Methods: Retrospective review of cases where poly pharmacy toxicity was the cause and manner of death. A review of 1,336 coroner case files for toxicology reports and subsequent serum level patterns was conducted.  A comparison to the presence of different classes of drugs in relation to Opiate/Opioid presence and penetration into the toxic range was then examined.

 Results: Of the 1,336 coroner case files reviewed, we identified 34 cases that met the study criteria between 2010 and 2013. Three groups were separated based on serum penetration of Opiates/Opioids into the toxic range; all individuals were positive for Opiates/Opioids. Group one included both Sedatives/Respiratory depressant drugs and SSRIs/SNRIs (9 cases, 26%), Group two included only Sedatives/Respiratory depressant drugs (5 cases, 15%), and Group three included only SSRIs/SNRIs (5 cases, 15%). Groups one and two presented drug toxicity with Opiate/Opioid serum penetrations well into the toxic range. Group three presented Opiate/Opioid serum penetration generally below the toxic range. The remaining 15 cases were eliminated due to illegal substance presence.

 Conclusions: Drug poisoning is increasing at a concerning rate. Decedent serum concentrations of prescription drugs in the toxic range present a logical explanation for death.  Exclusive SSRI/SNRI and Opiate/Opioid deaths presented a concerning lack of Opiate/Opioid penetration into the toxic range. These findings may indicate a new SSRI/SNRI ADR risk in the long-term opiate treated pain patient. A proposed mechanism is lethal syncope due to 5-HT and Opiate activity on the vascular system compounded with opiate exposure accelerated vascular aging.

Learning Areas:

Other professions or practice related to public health
Public health or related research

Learning Objectives:
Define Poly Pharmacy Toxicity and how it differs from other manners and causes of death. Discuss the process of determining serum toxicity levels of offending agents contributing to an overdose. Describe a concerning relationship between SSRI/SNRI serum presence, generally non-lethal levels of opiate or opioids in the blood stream and death.

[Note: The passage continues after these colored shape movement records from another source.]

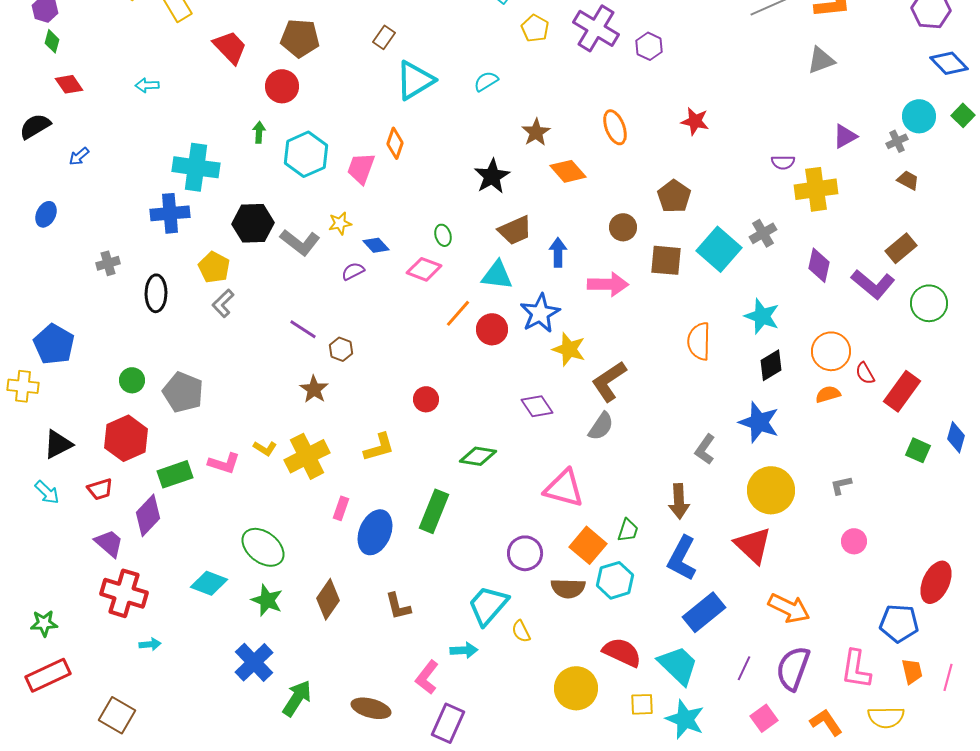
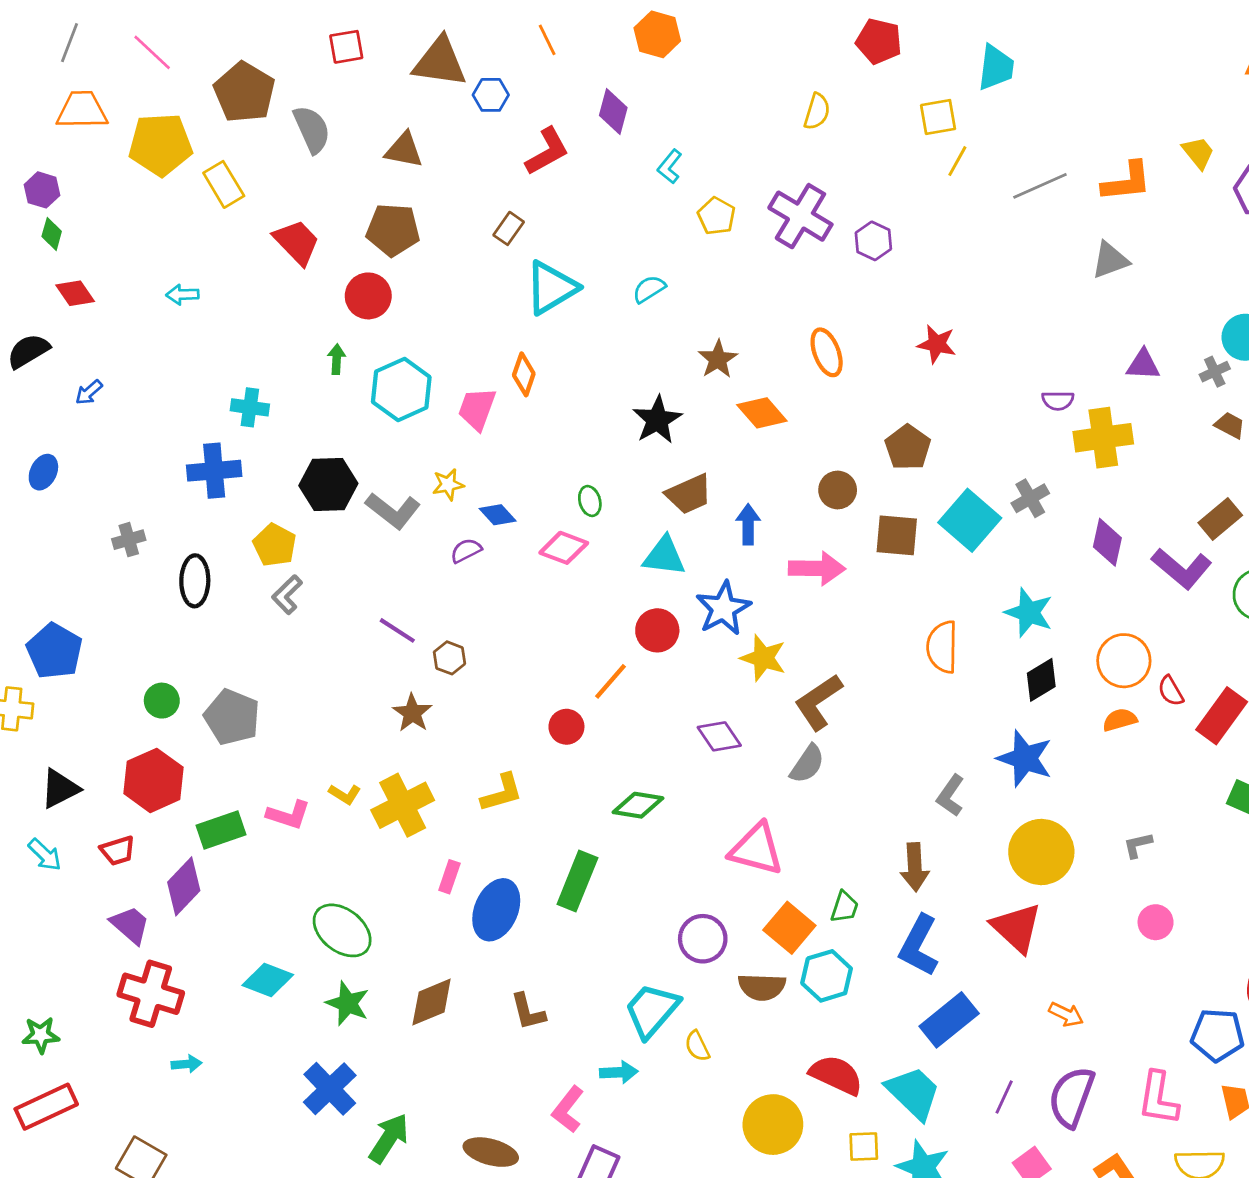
purple triangle: (845, 136) -> (1143, 365), turned 32
cyan cross: (196, 167) -> (250, 407), size x0.6
orange line: (458, 313) -> (610, 681), moved
brown diamond: (328, 599) -> (432, 1002), turned 33
orange arrow: (789, 608) -> (1066, 1014), size x0.6

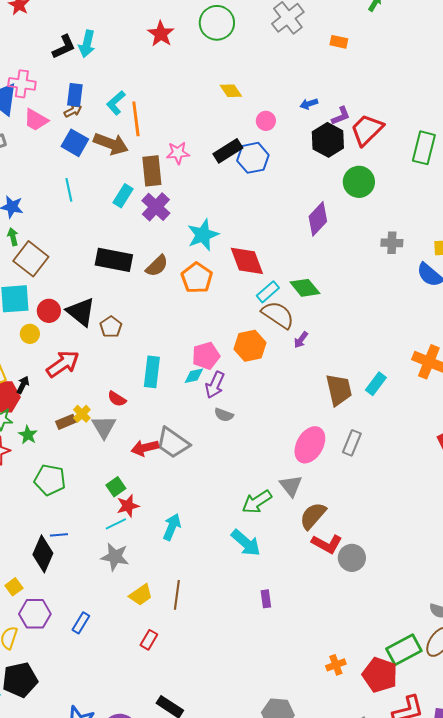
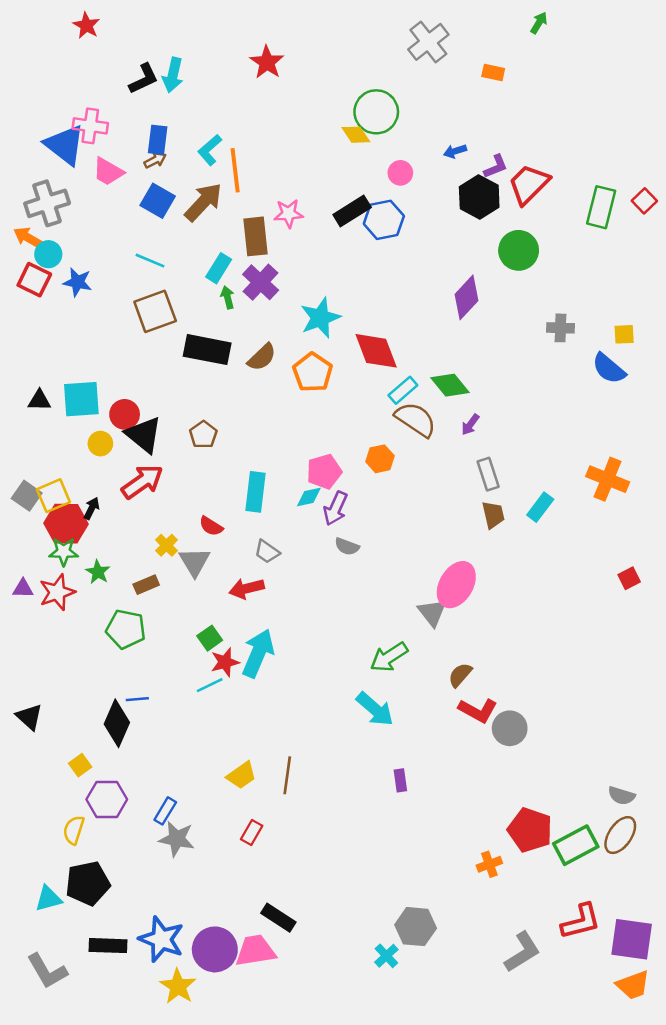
green circle: (217, 23) -> (376, 112), moved
brown arrow: (111, 144) -> (203, 202), turned -68
cyan line: (69, 190) -> (150, 261), turned -55
green arrow: (13, 237) -> (228, 297), moved
brown square: (31, 259) -> (155, 311), moved, turned 32
black triangle: (81, 312) -> (144, 435), moved
purple arrow: (301, 340) -> (470, 425), moved
orange hexagon: (250, 346) -> (380, 459), size x0.7
brown trapezoid: (339, 390) -> (493, 515), size x0.7
brown rectangle: (66, 422) -> (146, 585), moved
gray trapezoid: (173, 443) -> (267, 552), moved, size x0.6
gray rectangle: (352, 443) -> (488, 474), moved, turned -40
gray triangle: (291, 486) -> (432, 613), moved
brown semicircle: (313, 516) -> (460, 675), size x0.7
cyan arrow: (172, 527) -> (258, 653), moved, size x1.4
gray star: (115, 557) -> (177, 839), moved
red pentagon: (380, 675) -> (530, 830), moved

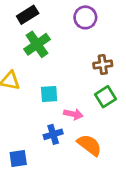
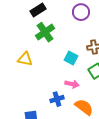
cyan square: (49, 94) -> (71, 58), moved, turned 32

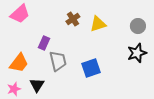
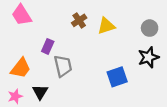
pink trapezoid: (20, 14) -> (22, 15), turned 100
blue square: (91, 68) -> (117, 77), moved

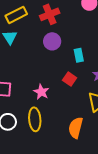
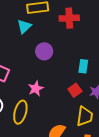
purple circle: (52, 41) -> (44, 51), moved
red square: (70, 79) -> (75, 90), moved

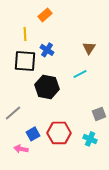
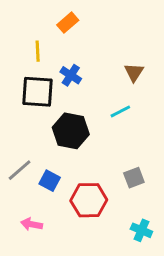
gray square: (99, 114) -> (134, 178), moved
blue square: (33, 134) -> (50, 181), moved, turned -32
cyan cross: (90, 139) -> (141, 230), moved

Keyword(s): Physicians, Pharmacists

Presenting author's disclosure statement:

Qualified on the content I am responsible for because: I am a pharmacist in Washington State with 20 years of experience in multiple venues of pharmacy practice. I currently work with my county Coroner’s office advising on drug overdose and toxicity deaths. My academic work in pharmacy and public health has provided opportunities to research preventable drug deaths. Additionally, I guest lecture at the University of Washington School of Pharmacy and work with Washington State legislators to create State Pharmacy and Public Health Policy.
Any relevant financial relationships? No

I agree to comply with the American Public Health Association Conflict of Interest and Commercial Support Guidelines, and to disclose to the participants any off-label or experimental uses of a commercial product or service discussed in my presentation.